**Problem statement:** Word for word, retype the lines from the one containing "Barbaric: Axe To Grind" to the one containing "Changing Ocean Conditions" below, keeping both end lines and dropping the pictures.
_ _ _
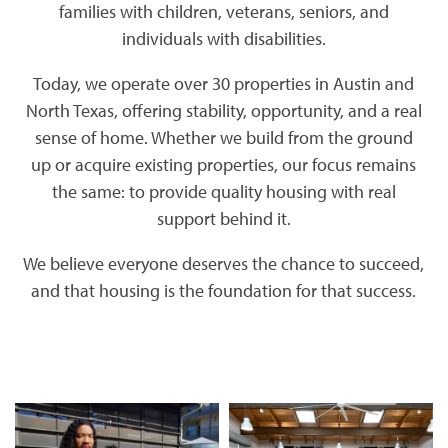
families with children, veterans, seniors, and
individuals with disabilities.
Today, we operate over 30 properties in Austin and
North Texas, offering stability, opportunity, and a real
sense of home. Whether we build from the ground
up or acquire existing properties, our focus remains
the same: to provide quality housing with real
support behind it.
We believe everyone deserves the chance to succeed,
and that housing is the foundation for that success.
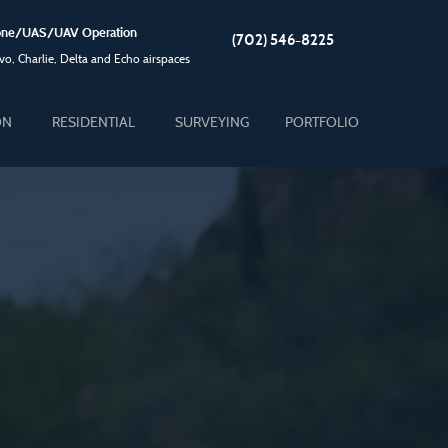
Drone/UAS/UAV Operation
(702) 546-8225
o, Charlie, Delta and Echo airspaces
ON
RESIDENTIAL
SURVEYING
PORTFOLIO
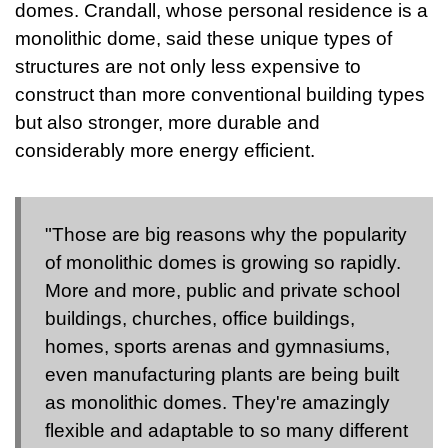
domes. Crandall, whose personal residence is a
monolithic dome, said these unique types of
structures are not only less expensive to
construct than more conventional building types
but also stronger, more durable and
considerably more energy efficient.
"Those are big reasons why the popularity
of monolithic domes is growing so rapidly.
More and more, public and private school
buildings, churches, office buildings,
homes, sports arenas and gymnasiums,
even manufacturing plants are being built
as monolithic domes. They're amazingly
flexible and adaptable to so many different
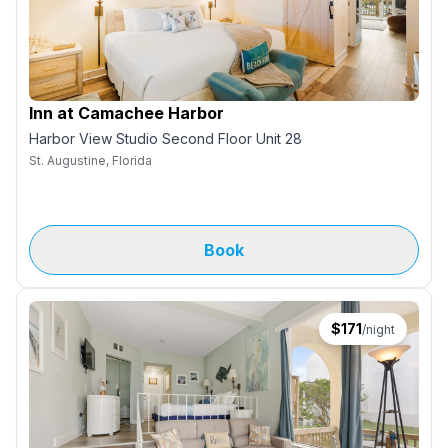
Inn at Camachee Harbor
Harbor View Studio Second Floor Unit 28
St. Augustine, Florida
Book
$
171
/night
_ _ _
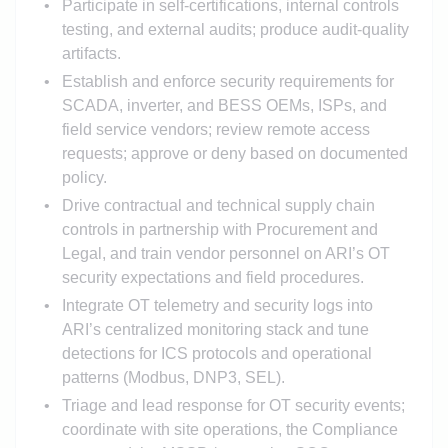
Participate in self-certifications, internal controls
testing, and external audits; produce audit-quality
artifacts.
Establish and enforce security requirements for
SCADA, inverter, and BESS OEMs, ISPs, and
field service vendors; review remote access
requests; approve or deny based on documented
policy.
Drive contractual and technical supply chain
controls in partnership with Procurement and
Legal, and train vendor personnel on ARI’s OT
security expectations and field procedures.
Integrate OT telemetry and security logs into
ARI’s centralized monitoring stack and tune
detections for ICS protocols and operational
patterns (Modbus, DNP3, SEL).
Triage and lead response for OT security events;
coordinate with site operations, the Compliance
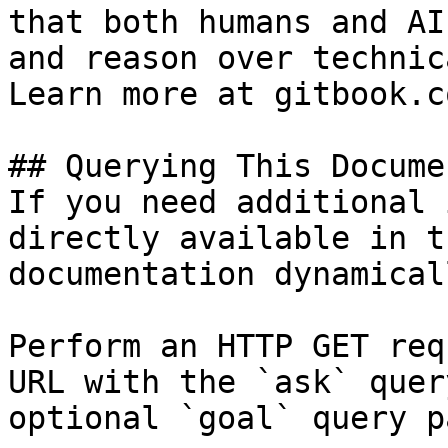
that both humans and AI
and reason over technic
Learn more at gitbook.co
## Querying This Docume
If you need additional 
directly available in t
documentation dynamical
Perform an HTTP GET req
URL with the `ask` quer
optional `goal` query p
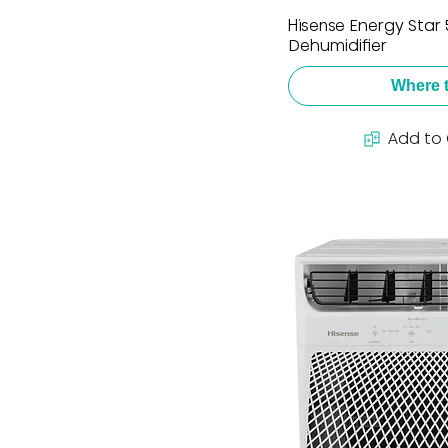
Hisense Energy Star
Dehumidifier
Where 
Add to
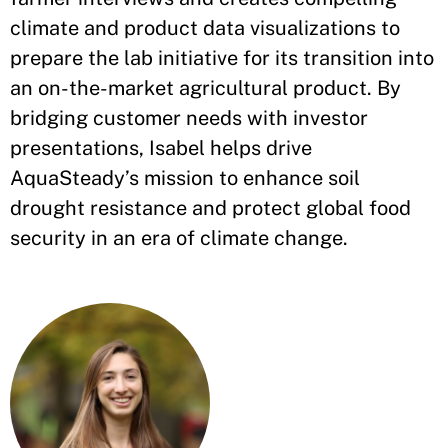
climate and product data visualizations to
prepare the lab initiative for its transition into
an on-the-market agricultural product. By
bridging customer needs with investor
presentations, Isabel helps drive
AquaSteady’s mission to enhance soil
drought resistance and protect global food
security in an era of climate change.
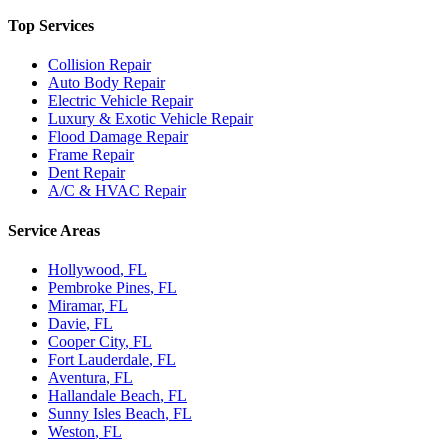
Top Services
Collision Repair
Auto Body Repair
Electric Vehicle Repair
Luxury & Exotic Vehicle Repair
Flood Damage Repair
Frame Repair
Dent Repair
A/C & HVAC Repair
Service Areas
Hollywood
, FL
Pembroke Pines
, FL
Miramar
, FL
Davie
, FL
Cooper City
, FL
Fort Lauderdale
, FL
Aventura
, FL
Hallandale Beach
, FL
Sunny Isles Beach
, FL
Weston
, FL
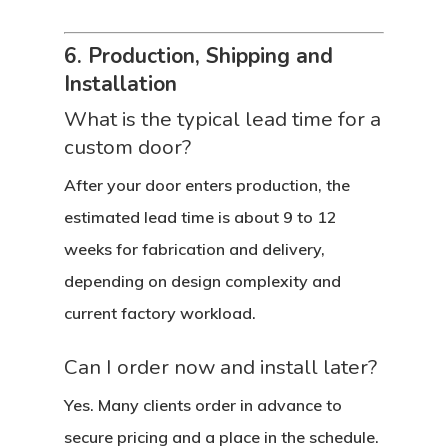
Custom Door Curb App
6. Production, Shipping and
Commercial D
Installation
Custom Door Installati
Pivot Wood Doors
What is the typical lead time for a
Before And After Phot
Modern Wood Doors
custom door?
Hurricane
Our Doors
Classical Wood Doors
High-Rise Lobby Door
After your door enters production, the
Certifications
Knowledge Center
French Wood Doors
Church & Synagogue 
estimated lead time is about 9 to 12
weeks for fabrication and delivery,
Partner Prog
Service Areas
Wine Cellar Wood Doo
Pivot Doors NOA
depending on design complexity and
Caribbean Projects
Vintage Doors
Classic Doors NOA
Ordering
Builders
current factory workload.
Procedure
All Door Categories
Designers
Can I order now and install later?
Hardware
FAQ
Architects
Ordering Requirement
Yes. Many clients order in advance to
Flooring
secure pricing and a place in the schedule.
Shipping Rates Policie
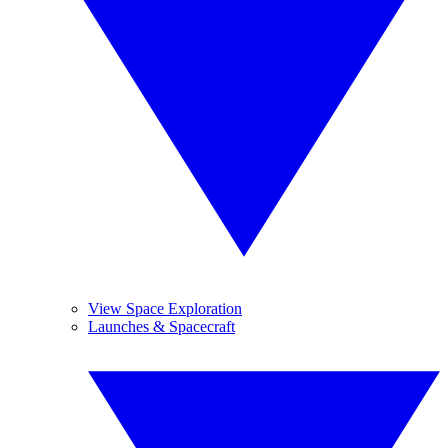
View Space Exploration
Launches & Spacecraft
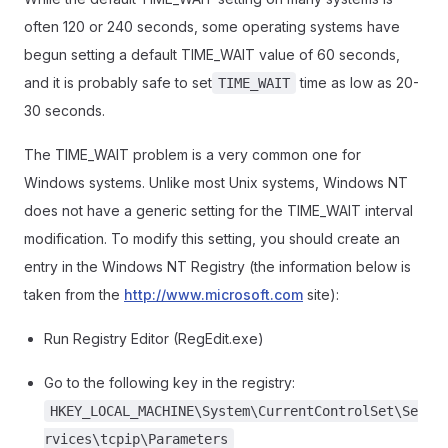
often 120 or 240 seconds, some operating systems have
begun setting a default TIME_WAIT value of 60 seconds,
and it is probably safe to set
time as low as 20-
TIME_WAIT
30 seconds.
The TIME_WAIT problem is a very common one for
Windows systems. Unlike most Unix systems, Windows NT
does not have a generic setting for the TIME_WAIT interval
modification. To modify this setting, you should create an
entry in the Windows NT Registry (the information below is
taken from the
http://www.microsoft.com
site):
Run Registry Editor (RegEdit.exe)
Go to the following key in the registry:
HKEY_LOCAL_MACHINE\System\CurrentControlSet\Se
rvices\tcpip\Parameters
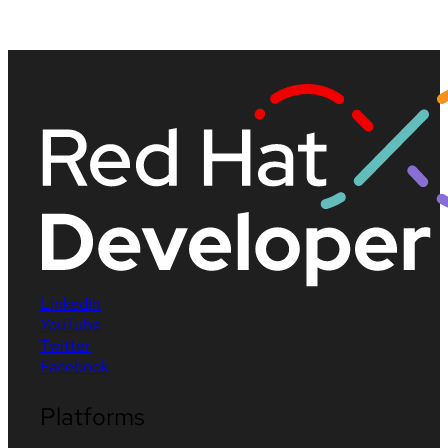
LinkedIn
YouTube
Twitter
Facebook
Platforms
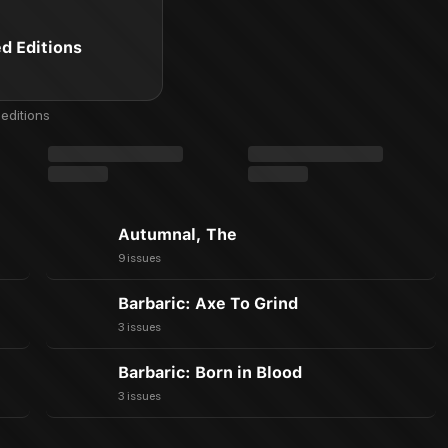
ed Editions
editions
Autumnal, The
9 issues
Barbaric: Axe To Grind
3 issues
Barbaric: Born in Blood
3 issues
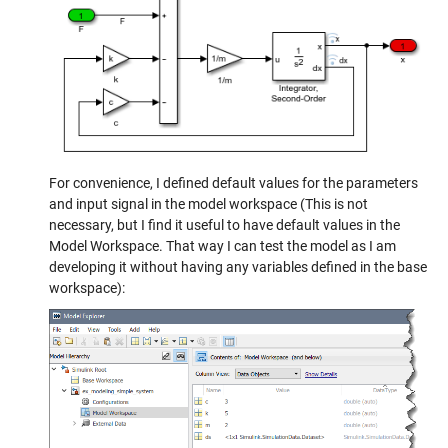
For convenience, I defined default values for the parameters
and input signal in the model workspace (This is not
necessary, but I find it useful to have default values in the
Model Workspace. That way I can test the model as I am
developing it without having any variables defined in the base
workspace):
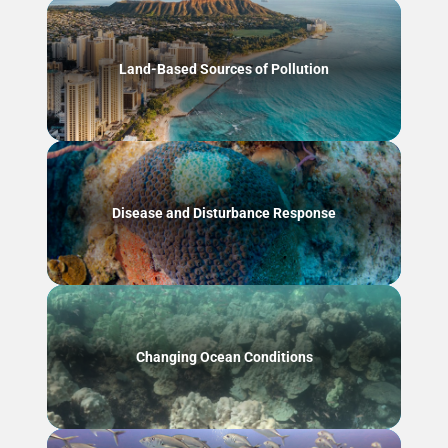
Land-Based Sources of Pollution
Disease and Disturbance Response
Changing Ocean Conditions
_ _ _
**Finished exercise:**
Barbaric: Axe To Grind
3 issues
Barbaric: Born in Blood
3 issues
For convenience, I defined default values for the parameters
and input signal in the model workspace (This is not
necessary, but I find it useful to have default values in the
Model Workspace. That way I can test the model as I am
developing it without having any variables defined in the base
workspace):
Land-Based Sources of Pollution
Disease and Disturbance Response
Changing Ocean Conditions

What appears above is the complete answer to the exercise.